Она положила себе на голову белую ручку с отполированными ноготками и задумалась.

— Ах!.. Эти обыски, эти аресты…

— У вас был обыск?!

— Не один, а три. Положим не у меня, а у моих соседей, но все равно — тревожили и меня. Товарищ председателя чрезвычайки заходит вдруг ко мне и просит бумаги и чернил, — они там в соседней квартире что-то писали… Ну, что было делать — дала! Ведь мы тогда все были совершенно бессильны.

А он смотрит на меня и вдруг говорит… благодарю вас, мне не хочется этого кекса… и говорит: «А я вас знаю, вы очень хорошо поете!».

Понимаете — знает меня! Я чуть в обморок не упала…

Потом в чрезвычайке уже я ему говорю…

— Неужели в чрезвычайку вас таскали?!

— Да, видите ли… Там был какой-то концерт — вот нас артистов и заставили петь! Такой ужас! Револьвер к виску — и пой! Я там, впрочем, большой успех имела — они, вообще, замечательно умеют слушать. А как аплодировали! Потом уже, сидя в автомобиле с товарищем председателя чрезвычайки…

— Все-таки, значит, они были с вами вежливы — назад отвозили.

— Нет, это не назад… Это, вообще, днем было. Я шла к Робина, а он взялся меня подвезти. Шикарный у него автомобиль, знаете…

— Охота вам была с большевиком ездить, — заметил я.

— А что поделаешь? Револьвер к виску — и катайся! Я уж потом и то говорила ему: «Вы, Миша, ужасный человек! С вами прямо страшно». А он засмеялся, открыл крышку рояля и говорит: «хотите — говорит — шашкой перерублю все струны, а вам новый пришлю!»

— Неужели в автомобиле рояль стоял? — изумился я.

— В каком автомобиле?!. При чем тут автомобиль?.. Дома у меня, а не в автомобиле.

— Неужели же вы большевиков у себя дома принимали?

— А что поделаешь? Револьвер к виску и сидит и пьет чай до трех часов ночи!.. «Миша, — говорю я ему — ты меня компрометируешь»… Ах, столько страданий за эти несколько месяцев! Не поехать к ним в чрезвычайку неловко, — обидятся, а поедешь… Впрочем, один раз очень смешной случай был. Присылают они за мной автомобиль — огромный-преогромный, теряешься в нем, как пуговица в кармане; плачу, а еду. Впрочем, единственный раз я у них была. Приезжаю… На столе столько наставлено, что глаза разбегаются! Преподносят мне, представьте, преогромный букет роз и мимозы…

— Неужели от большевиков букеты принимали? — с упреком заметил я.
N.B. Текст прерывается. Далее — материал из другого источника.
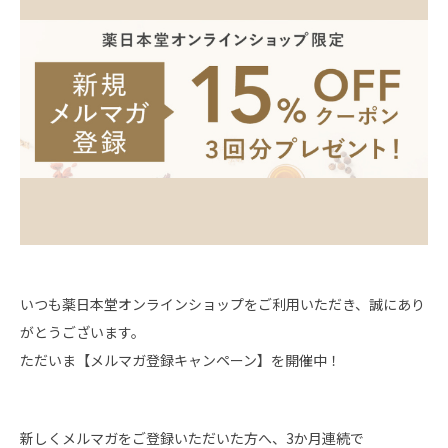
ショッピングガイド
いつも薬日本堂オンラインショップをご利用いただき、誠にあり
がとうございます。
ただいま【メルマガ登録キャンペーン】を開催中！
新しくメルマガをご登録いただいた方へ、3か月連続で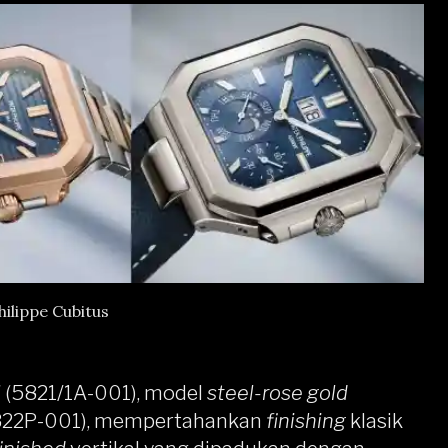
hilippe Cubitus
l
(5821/1A-001), model
steel-rose gold
822P-001), mempertahankan
finishing
klasik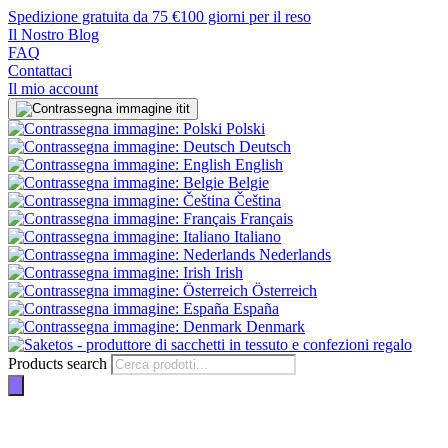
Spedizione gratuita da 75 €
100 giorni per il reso
Il Nostro Blog
FAQ
Contattaci
Il mio account
it
Polski
Deutsch
English
Belgie
Čeština
Français
Italiano
Nederlands
Irish
Österreich
España
Denmark
Products search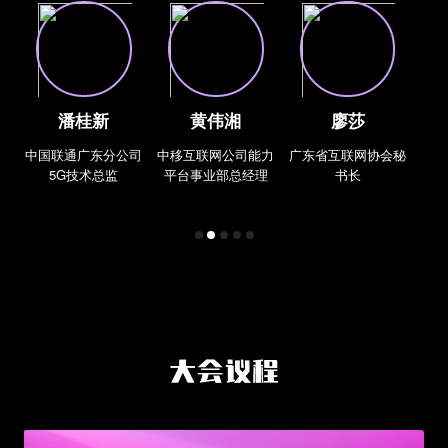
潘桂新
黄伟湘
廖莎
中国联通广东分公司
中移互联网公司能力
广东省互联网协会秘
5G技术总监
平台事业部总经理
书长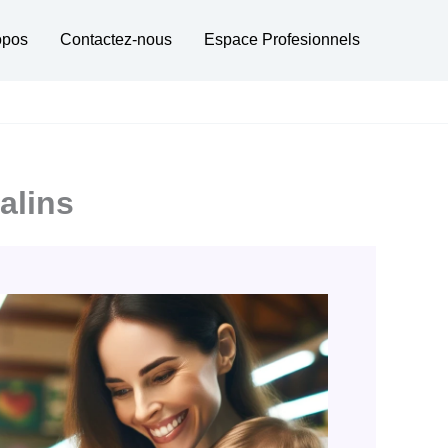
opos
Contactez-nous
Espace Profesionnels
alins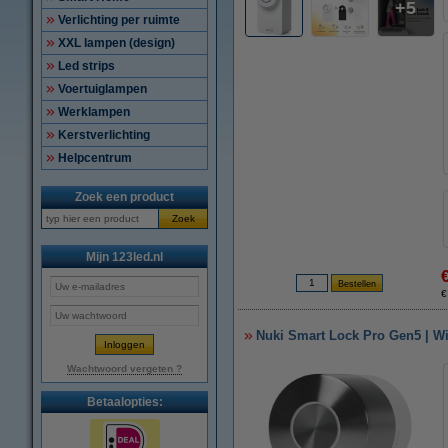
5
Verlichting per ruimte
XXL lampen (design)
Led strips
Voertuiglampen
Werklampen
Kerstverlichting
Helpcentrum
Zoek een product
Zoek
Mijn 123led.nl
€
Nuki Smart Lock Pro Gen5 | Wi-
Wachtwoord vergeten ?
Betaalopties: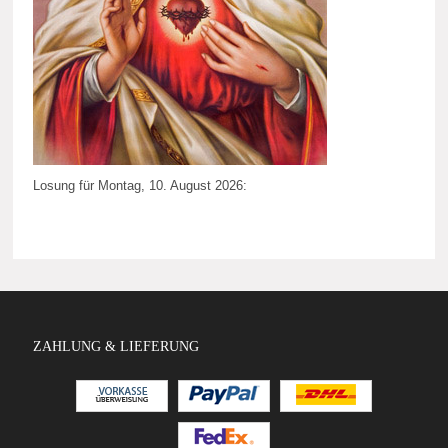
Losung für Montag, 10. August 2026:
ZAHLUNG & LIEFERUNG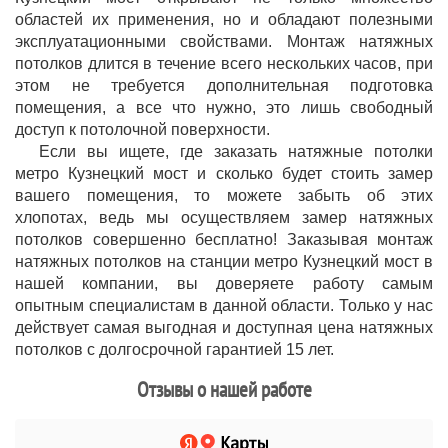
областей их применения, но и обладают полезными
эксплуатационными свойствами. Монтаж натяжных
потолков длится в течение всего нескольких часов, при
этом не требуется дополнительная подготовка
помещения, а все что нужно, это лишь свободный
доступ к потолочной поверхности.
Если вы ищете, где заказать натяжные потолки
метро Кузнецкий мост и сколько будет стоить замер
вашего помещения, то можете забыть об этих
хлопотах, ведь мы осуществляем замер натяжных
потолков совершенно бесплатно! Заказывая монтаж
натяжных потолков на станции метро Кузнецкий мост в
нашей компании, вы доверяете работу самым
опытным специалистам в данной области. Только у нас
действует самая выгодная и доступная цена натяжных
потолков с долгосрочной гарантией 15 лет.
Отзывы о нашей работе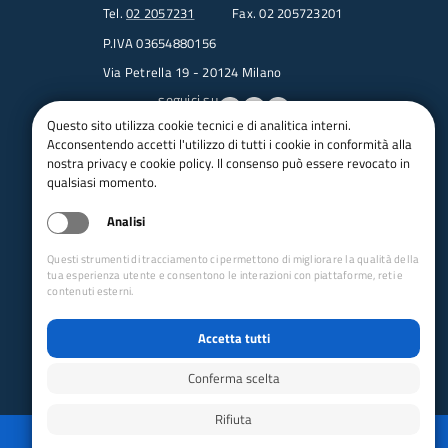
Tel.
02 2057231
Fax. 02 205723201
P.IVA 03654880156
Via Petrella 19 - 20124 Milano
seguici su
Questo sito utilizza cookie tecnici e di analitica interni.
Acconsentendo accetti l'utilizzo di tutti i cookie in conformità alla
Trasparenza
nostra privacy e cookie policy. Il consenso può essere revocato in
Amministrazione trasparente
qualsiasi momento.
Albo pretorio online
Analisi
Appalti
Bandi e gare
Questi strumenti di tracciamento ci permettono di migliorare la qualità della
bandi per le sezioni
tua esperienza utente e consentono le interazioni con piattaforme, reti e
contenuti esterni.
Circolari
Concorsi
Accetta tutti
Iso 14001
Dichiarazione di accessibilità
Conferma scelta
Rifiuta
Reimposta preferenze cookie
Privacy
Whistleblowing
— А что поделаешь?! Револьвер к виску и суют в руку. И темно-фиолетовая лента — чудесное сочетание! Впрочем, я один раз у них только и была. Спрашивают: «Чего — говорят — сначала хотите выпить?». Я говорю: «Зубровки, той, что мы вчера пили». Посмотрели друг на друга как-то странно, мнутся: «Да она — говорят — в погребе». — А вы принесите из погреба, — говорю я. «Неужели боитесь? Пойдите с племянником Саней (племянник мой тогда тоже со мной был — Саня) и принесите». Саня уже встал было, а они совсем переполошились. «Нельзя туда, в тот погреб!». — «Да почему?!». — «Оттуда — говорят — еще расстрелянные бандиты не убраны!.. Там лежат». Нет, нет… Лучше эту розовенькую… Она, кажется, с орехами!.. Да… так, понимаете, какой ужас: где эта зубровка — расстрелянные бандиты лежат. Мы потом эту зубровку «бандитовкой» называли. Ох, уж эта Одесса-мама… Вечно она что-нибудь выдумает… ха-ха!.. Слушайте, отчего же вы не смеетесь?..

— Спасибо. Я уже года два, как не смеюсь.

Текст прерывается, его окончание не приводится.